Andiamo, per favore, vi sembra un martire uno così? E quella storia dell’«editto bulgaro» che si prese da Sofia, da un Berlusconi giustamente infuriato per il modo tutto santoresco di far tv? Il «martire» rimase così contrito che nella puntata di Sciuscià del giorno successivo, per protesta aprì la diretta anziché con il solito signore e signori buonasera, intonando il canto partigiano Bella ciao. Allontanato dalla Rai per questa e altre sciocchezzuole il «martire» fece puntuale causa all’azienda pubblica (ma i martiri fanno causa contro il martirio?) e nel 2005 il giudice del lavoro del Tribunale di Roma gli diede ragione condannando la Rai a un risarcimento danni pari a un milione e 400mila euro e ordinandone la reintegrazione per programmi di prima serata.
Cosi nel marzo del 2006 gli viene affidato un nuovo programma televisivo di approfondimento incentrato sul tema politico del «dopo elezioni» dal titolo Annozero. Avrebbe dovuto durare undici puntate e invece è durato leggermente di più facendo un bel po’ di casino. E così lui Michele l’intenditore ha sempre giocato il ruolo del martire, si è compiaciuto nel cucirsi addosso il saio del perseguitato del fustigato, del reietto. Quel suo allargare le braccia abituale, come se si preparasse, da un momento all’altro alla crocifissione in mondovisione, quel suo peregrinare aventi e indietro per lo studio come se fosse indeciso se intraprendere o no il cammino che l’avrebbe condotto sul Golgota di Palazzo Chigi. Dove ad attenderlo per inchiodarlo avrebbe, ovviamente, trovato un Cavaliere nero.

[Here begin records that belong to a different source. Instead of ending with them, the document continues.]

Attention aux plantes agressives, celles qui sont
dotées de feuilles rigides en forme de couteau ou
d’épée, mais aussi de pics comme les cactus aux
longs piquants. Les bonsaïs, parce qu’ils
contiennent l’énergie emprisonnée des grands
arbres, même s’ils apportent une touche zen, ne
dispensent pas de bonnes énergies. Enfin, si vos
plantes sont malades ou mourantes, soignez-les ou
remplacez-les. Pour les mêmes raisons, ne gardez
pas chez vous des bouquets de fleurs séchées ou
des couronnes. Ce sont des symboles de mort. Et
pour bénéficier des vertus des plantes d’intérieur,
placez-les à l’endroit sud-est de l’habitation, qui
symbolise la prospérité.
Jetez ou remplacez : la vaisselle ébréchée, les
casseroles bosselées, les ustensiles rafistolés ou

Il solito Cavaliere nero colpevole di tutte le malefatte, dalle guerre puniche in poi, evidenziate, acclarate, intercettate, sputtanate solo e sempre grazie a lui e agli altri due aspiranti martiri di Annozero. Che, uno leggendo il taccuino della spesa e l’altro disegnando vignette, continuano a sognare, inutilmente, di essere crocifissi accanto a Michele. Uno alla sua sinistra, e uno alla sua destra. Proprio come è già accaduto, duemila anni fa a qualcuno di vagamente più di noto di loro. Ma allora, sfortunatamente, non c’era la tv.
E se c’è non la tv, se non ci sono le telecamere e i microfoni di Annozero come i Santoro boys ci insegnano e ci hanno sempre insegnato, la notizia non è una notizia.

Far passare dunque il messaggio che Santoro si debba scrivere d’ora in avanti Sant’Oro (e non solo per le liquidazioni, le cause vinte, la buonuscita e il nuovo sfavillante ingaggio del suo nuovo editore Telecom) ci sembra francamente un po’ sporca. Meglio continuare a scrivere Santoro tutto attaccato. E ascoltare i suoi prossimi sermoni senza più tempestare la Rai di disdette e insulti per «leso servizio pubblico».